Bertahun-tahun melakukan survei, membuat Elly sampai pada kesimpulan. Penyebab 
merebaknya pornografi, terutama disebabkan gampangnya masyarakat memperoleh 
video cakram padat (VCD). Hanya dengan Rp 5 ribu, tanpa perlu sulit mencari, 
masyarakat sudah bisa mendapatkan satu keping cakram porno. Murah dan mudah 
tersebut seringkali membuat para orang tua juga lupa menjaganya dari tangan 
anak-anak. Saat mereka lepas dari pengawasan, anak-anak itulah yantg kemudian 
menikmati tayangan tidak senonoh tersebut. 

Selain hp dan cakram padat, televisi juga sering disebut menjadi media penular 
pornografi. ''Lihat saja tayangan malam hampir semua televisi kita,'' kata 
Sutopo, bapak dua putri. Ia lalu mengurai daftar film dewasa yang ditayangkan 
saat malam. Judulnya banyak yang menyeramkan. Mulai dari ''Gairah Malam'' 
hingga ''Binalnya Istri Muda.'' Sutopo menilai, film seperti itu seharusnya 
tidak ditayangkan di layar kaca. ''Meski malam, tidak ada jaminan yang menonton 
semuanya para bapak atau kakek-kakek yang susah tidur,'' kata dia. 

Dengan banyak media pengantarnya, tidak heran bila ancaman pornografi menyergap 
hingga ke rumah-rumah. Korbannya siapa lagi kalau bukan anak-anak, generasi 
penerus bangsa. Hasil survei Elly menunjukkan, sekitar 98 persen anak-anak 
Indonesia terbiasa mengakses media-media yang menampilkan pornografi. Fakta itu 
diperkuat hasil penelitian Jejak Kaki Internet Protection. Lembaga ini 
menemukan, 97 persen anak usia 9-14 tahun ternyata pernah mengakses situs porno.

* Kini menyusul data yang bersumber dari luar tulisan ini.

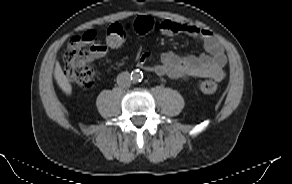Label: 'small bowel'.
<instances>
[{
  "instance_id": "obj_1",
  "label": "small bowel",
  "mask_w": 292,
  "mask_h": 184,
  "mask_svg": "<svg viewBox=\"0 0 292 184\" xmlns=\"http://www.w3.org/2000/svg\"><path fill=\"white\" fill-rule=\"evenodd\" d=\"M140 18L152 19L148 16L138 17L129 24V30L137 33L134 25ZM152 20L156 25V31L163 35L172 36L184 33L199 38L204 44L205 53L181 57L174 52L168 51L162 53L159 63L153 66L147 64L148 55H142L138 60V65L141 68L151 70L160 76H166L174 80L189 77H209L217 81L223 79L227 57L224 48L210 30L184 22Z\"/></svg>"
}]
</instances>
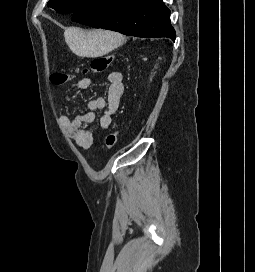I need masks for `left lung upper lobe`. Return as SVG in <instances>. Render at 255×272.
<instances>
[{
  "mask_svg": "<svg viewBox=\"0 0 255 272\" xmlns=\"http://www.w3.org/2000/svg\"><path fill=\"white\" fill-rule=\"evenodd\" d=\"M91 0H50L47 3L48 7L55 9L58 13H74Z\"/></svg>",
  "mask_w": 255,
  "mask_h": 272,
  "instance_id": "1",
  "label": "left lung upper lobe"
}]
</instances>
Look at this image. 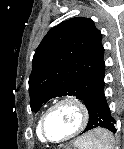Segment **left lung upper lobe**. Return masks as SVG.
Instances as JSON below:
<instances>
[{
	"label": "left lung upper lobe",
	"instance_id": "obj_1",
	"mask_svg": "<svg viewBox=\"0 0 124 149\" xmlns=\"http://www.w3.org/2000/svg\"><path fill=\"white\" fill-rule=\"evenodd\" d=\"M102 35L89 18L75 17L49 30L33 56L32 111L56 96L87 97L104 83Z\"/></svg>",
	"mask_w": 124,
	"mask_h": 149
}]
</instances>
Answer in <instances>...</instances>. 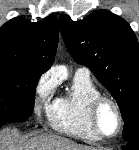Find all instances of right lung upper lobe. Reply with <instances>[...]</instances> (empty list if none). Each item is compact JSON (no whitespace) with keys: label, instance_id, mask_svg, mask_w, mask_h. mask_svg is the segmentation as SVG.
<instances>
[{"label":"right lung upper lobe","instance_id":"right-lung-upper-lobe-1","mask_svg":"<svg viewBox=\"0 0 139 150\" xmlns=\"http://www.w3.org/2000/svg\"><path fill=\"white\" fill-rule=\"evenodd\" d=\"M58 20L39 22L16 17L0 28V66L33 70L40 75L52 64L58 45Z\"/></svg>","mask_w":139,"mask_h":150}]
</instances>
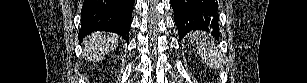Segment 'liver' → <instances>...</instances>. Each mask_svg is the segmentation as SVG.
Wrapping results in <instances>:
<instances>
[{"mask_svg": "<svg viewBox=\"0 0 307 83\" xmlns=\"http://www.w3.org/2000/svg\"><path fill=\"white\" fill-rule=\"evenodd\" d=\"M118 39L117 35L105 32H96L87 36L83 41L87 60L95 63L104 58L105 54L116 47Z\"/></svg>", "mask_w": 307, "mask_h": 83, "instance_id": "obj_1", "label": "liver"}]
</instances>
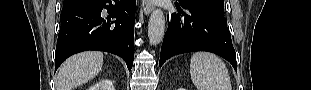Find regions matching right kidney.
I'll use <instances>...</instances> for the list:
<instances>
[{"instance_id": "1", "label": "right kidney", "mask_w": 311, "mask_h": 90, "mask_svg": "<svg viewBox=\"0 0 311 90\" xmlns=\"http://www.w3.org/2000/svg\"><path fill=\"white\" fill-rule=\"evenodd\" d=\"M89 90H114L111 80H102L89 88Z\"/></svg>"}]
</instances>
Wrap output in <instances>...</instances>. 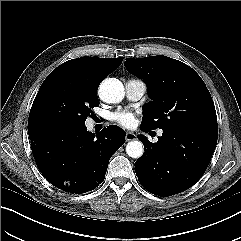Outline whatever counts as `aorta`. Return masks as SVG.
<instances>
[{"instance_id":"obj_1","label":"aorta","mask_w":241,"mask_h":241,"mask_svg":"<svg viewBox=\"0 0 241 241\" xmlns=\"http://www.w3.org/2000/svg\"><path fill=\"white\" fill-rule=\"evenodd\" d=\"M124 94L122 82L115 78L106 79L99 86V96L106 103H119ZM143 152V144L138 140L130 141L126 145V153L132 158H140Z\"/></svg>"}]
</instances>
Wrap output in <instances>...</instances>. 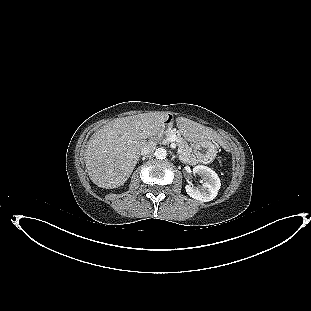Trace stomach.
I'll return each instance as SVG.
<instances>
[{
	"label": "stomach",
	"instance_id": "obj_1",
	"mask_svg": "<svg viewBox=\"0 0 311 311\" xmlns=\"http://www.w3.org/2000/svg\"><path fill=\"white\" fill-rule=\"evenodd\" d=\"M180 132L188 141L192 143L193 151L198 159H200L202 162L208 163L212 162L213 159H215L217 154V148L212 142H210L206 138H196L189 131L180 130Z\"/></svg>",
	"mask_w": 311,
	"mask_h": 311
}]
</instances>
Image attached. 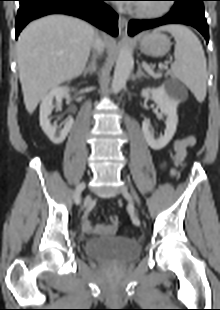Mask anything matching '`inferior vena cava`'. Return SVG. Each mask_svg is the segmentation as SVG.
<instances>
[{
	"label": "inferior vena cava",
	"instance_id": "1",
	"mask_svg": "<svg viewBox=\"0 0 220 310\" xmlns=\"http://www.w3.org/2000/svg\"><path fill=\"white\" fill-rule=\"evenodd\" d=\"M92 46L98 54H102L104 50V42L98 36L93 40Z\"/></svg>",
	"mask_w": 220,
	"mask_h": 310
}]
</instances>
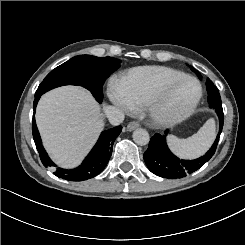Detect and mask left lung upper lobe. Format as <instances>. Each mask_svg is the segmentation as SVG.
<instances>
[{"instance_id":"1","label":"left lung upper lobe","mask_w":245,"mask_h":245,"mask_svg":"<svg viewBox=\"0 0 245 245\" xmlns=\"http://www.w3.org/2000/svg\"><path fill=\"white\" fill-rule=\"evenodd\" d=\"M190 68L197 74V76H198V74H200L197 70H195L192 66H190Z\"/></svg>"}]
</instances>
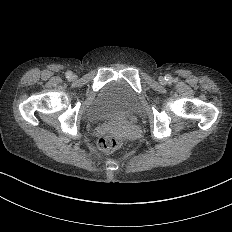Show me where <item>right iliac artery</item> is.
Segmentation results:
<instances>
[{
	"instance_id": "1",
	"label": "right iliac artery",
	"mask_w": 232,
	"mask_h": 232,
	"mask_svg": "<svg viewBox=\"0 0 232 232\" xmlns=\"http://www.w3.org/2000/svg\"><path fill=\"white\" fill-rule=\"evenodd\" d=\"M65 75H66V78H71L72 72H71V71H67V72L65 73Z\"/></svg>"
}]
</instances>
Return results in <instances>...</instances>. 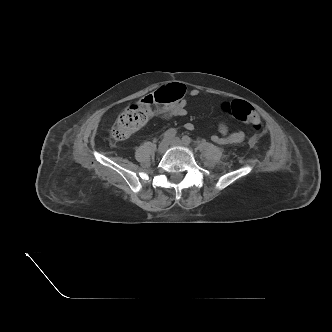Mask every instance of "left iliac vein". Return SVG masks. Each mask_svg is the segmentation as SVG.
<instances>
[{"label": "left iliac vein", "mask_w": 332, "mask_h": 332, "mask_svg": "<svg viewBox=\"0 0 332 332\" xmlns=\"http://www.w3.org/2000/svg\"><path fill=\"white\" fill-rule=\"evenodd\" d=\"M170 144L172 146H181V147H184V146H187L183 141H181L179 138H174L170 141Z\"/></svg>", "instance_id": "obj_1"}]
</instances>
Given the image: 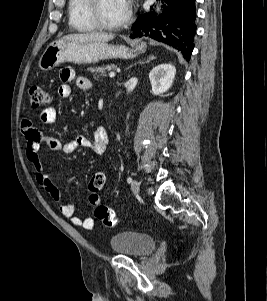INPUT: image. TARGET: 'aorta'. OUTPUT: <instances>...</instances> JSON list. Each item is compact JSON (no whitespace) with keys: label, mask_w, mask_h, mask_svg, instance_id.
I'll list each match as a JSON object with an SVG mask.
<instances>
[{"label":"aorta","mask_w":267,"mask_h":301,"mask_svg":"<svg viewBox=\"0 0 267 301\" xmlns=\"http://www.w3.org/2000/svg\"><path fill=\"white\" fill-rule=\"evenodd\" d=\"M156 12L159 13L160 12V6L156 7Z\"/></svg>","instance_id":"aorta-1"}]
</instances>
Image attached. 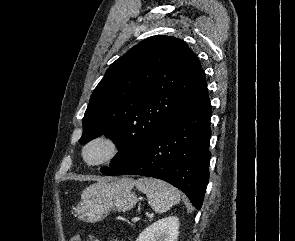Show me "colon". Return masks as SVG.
<instances>
[{
  "label": "colon",
  "mask_w": 295,
  "mask_h": 241,
  "mask_svg": "<svg viewBox=\"0 0 295 241\" xmlns=\"http://www.w3.org/2000/svg\"><path fill=\"white\" fill-rule=\"evenodd\" d=\"M70 241H82V240L80 237L75 236V237L71 238Z\"/></svg>",
  "instance_id": "1"
}]
</instances>
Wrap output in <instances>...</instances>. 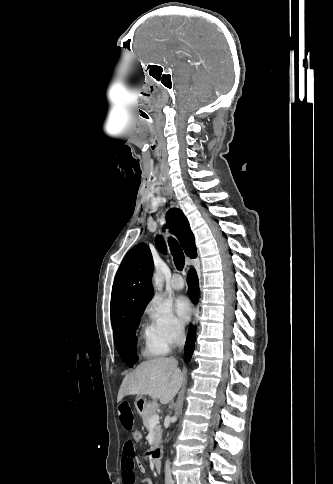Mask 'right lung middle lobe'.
<instances>
[{"label": "right lung middle lobe", "mask_w": 333, "mask_h": 484, "mask_svg": "<svg viewBox=\"0 0 333 484\" xmlns=\"http://www.w3.org/2000/svg\"><path fill=\"white\" fill-rule=\"evenodd\" d=\"M142 313L143 311H137L130 314L114 334L116 349L129 367L138 361L135 330Z\"/></svg>", "instance_id": "1"}]
</instances>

Karena itu, Elly merasa heran dengan adanya sekelompok orang yang menentang 
Rancangan Undang-Undang Antipornograpi dan Pornoaksi (RUU APP). ''Saya tidak 
habis pikir, kepentingan apa yang mereka bawa,'' kata Elly, kepada Republika, 
kemarin (6/3). Elly menilai, mereka sebenarnya tidak lebih dari kalangan yang 
buta akan dahsyatnya pornografi yang mulai menghancurkan kehidupan kanak-kanak 
penerus bangsa tersebut. 

Yang parah, menurut psikolog itu. Kerapnya menyerap pornografi bisa membuat 
otak anak-anak itu seolah membentuk kompartemen atau lokus porno. Anak yang 
diterpa pornografi sejak usia dini, juga akan cenderung antisosial, tidak 
setia, senang melakukan kekerasan domestik, serta tidak sensitif akan perasaan 
orang lain. Menurut Elly, kondisi Indonesia dalam soal pornografi, saat ini 
bukan lagi memprihatinkan.

''Sudah berada pada fase berbahaya bagi anak-anak,'' kata dia. Keprihatinan 
senada juga disuarakan Ketua Komnas Perlindungan Anak (Komnas PA), Seto 
Mulyadi. Sebagaimana banyak kalangan, Seto menilai penayangan program berbau 
pornografi saat anak-anak dan remaja menonton televisi, adalah tindakan 
kekerasan terhadap anak melalui informasi. ''Secepatnya tayangan porno, baik di 
TV maupun di media cetak itu dihentikan. Itu sudah merupakan kekerasan terhadap 
anak-anak, dengan menjejali mereka informasi yang tak pantas,'' kata Seto. 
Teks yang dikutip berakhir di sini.